И вот подающие надежды философы, закурив кто трубку, кто сигарету, крутятся и наклоняются в попытках отыскать книгу, о которой ничего не знают, но которая волшебным образом ответит на их вопросы.
Наконец появляется Кунц. Никогда еще я не видел его так близко. Гусиные лапки у глаз, ранние тонкие морщинки в углах губ, но движения – быстрые, и выражение лица – мальчишеское, особенно когда он улыбается во весь рот. Он включается в восторженные и удивленные разговоры младших, не указывая им на их наивность. Он растолковывает, объясняет. Дым его маисовой «Boyard» смешивается с нашим сигаретным и трубочным. Но ему удается внести истинно философскую веселость в серьезнейшую тягу его учеников к знаниям. Наконец он плюхается в старое, потертое кожаное кресло, барабанит по подлокотникам с пожелтевшими ногтями пальцами и зажатой папиросой, запрокидывает голову и говорит очень просто, как будто рассуждает сам с собой. И ученики, только того и ждавшие, молча к нему подтягиваются. Обрывки мыслей. Короткие наглядные рассказы – окружающая обстановка, автор или образ. Потом долгие сентенции, настолько убедительные, что и не замечаешь, насколько они отвлеченные. Даже самые обычные вещи в его устах внезапно делаются выразительными и словно до бесконечности разветвляются.

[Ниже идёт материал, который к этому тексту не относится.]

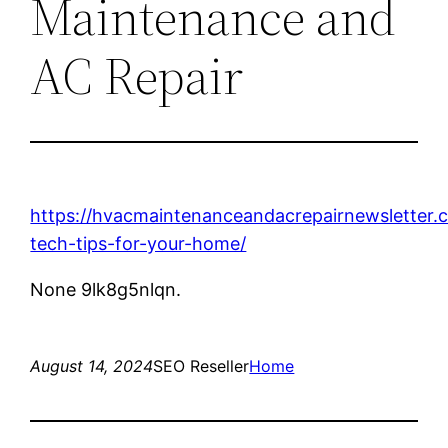
Maintenance and
AC Repair
https://hvacmaintenanceandacrepairnewsletter
tech-tips-for-your-home/
None 9lk8g5nlqn.
August 14, 2024
SEO Reseller
Home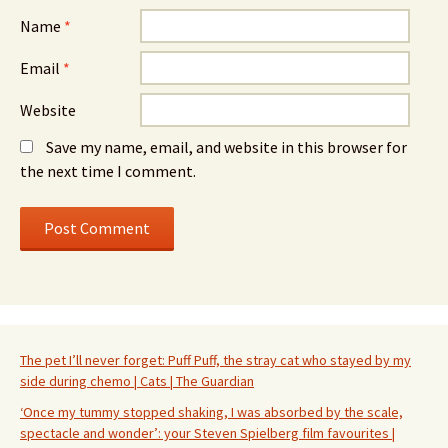
Name
*
Email
*
Website
Save my name, email, and website in this browser for
the next time I comment.
The pet I’ll never forget: Puff Puff, the stray cat who stayed by my
side during chemo | Cats | The Guardian
‘Once my tummy stopped shaking, I was absorbed by the scale,
spectacle and wonder’: your Steven Spielberg film favourites |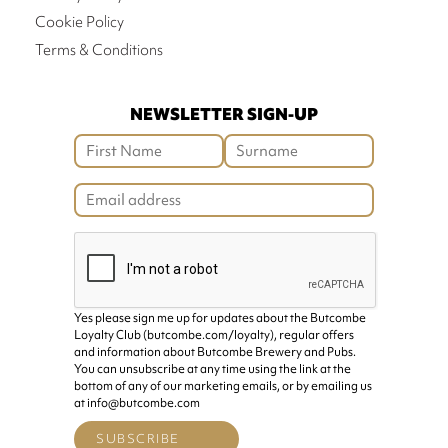
Cookie Policy
Terms & Conditions
NEWSLETTER SIGN-UP
Yes please sign me up for updates about the Butcombe
Loyalty Club (butcombe.com/loyalty), regular offers
and information about Butcombe Brewery and Pubs.
You can unsubscribe at any time using the link at the
bottom of any of our marketing emails, or by emailing us
at info@butcombe.com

– Вот смотрите – весна! – говорит Кунц. – Все растет. Трава, листья… Но весна – это желание, желание в чистом виде! Стало быть, не о чем тут и говорить, нечего истолковывать. Многое, что в нас есть, подобно весне, лучше это испытать, чем истолковать. Знаете, желание – это очень простая вещь, все равно что ложиться спать, ходить по улице или, может быть, влюбляться…
«Ходить по улицам…» – сказал Кунц. В тот же вечер, когда мы с Максимом возвращались по домам, эти слова всплыли в моей памяти, и я почувствовал удовлетворение. Да, именно так. Рост. Желание. Простое движение – как ходьба.
– Вот видишь, старина Филип! Я же говорил, что тебе понравится. Странный тип этот Господин К. Хотел бы я знать, почему он позволяет нам рыться в своих бумагах. Как-то он сказал нам, что, если хочешь хорошенько спрятать – надо показывать, много показывать. Кунц показывает. И мы о нем не знаем ничего.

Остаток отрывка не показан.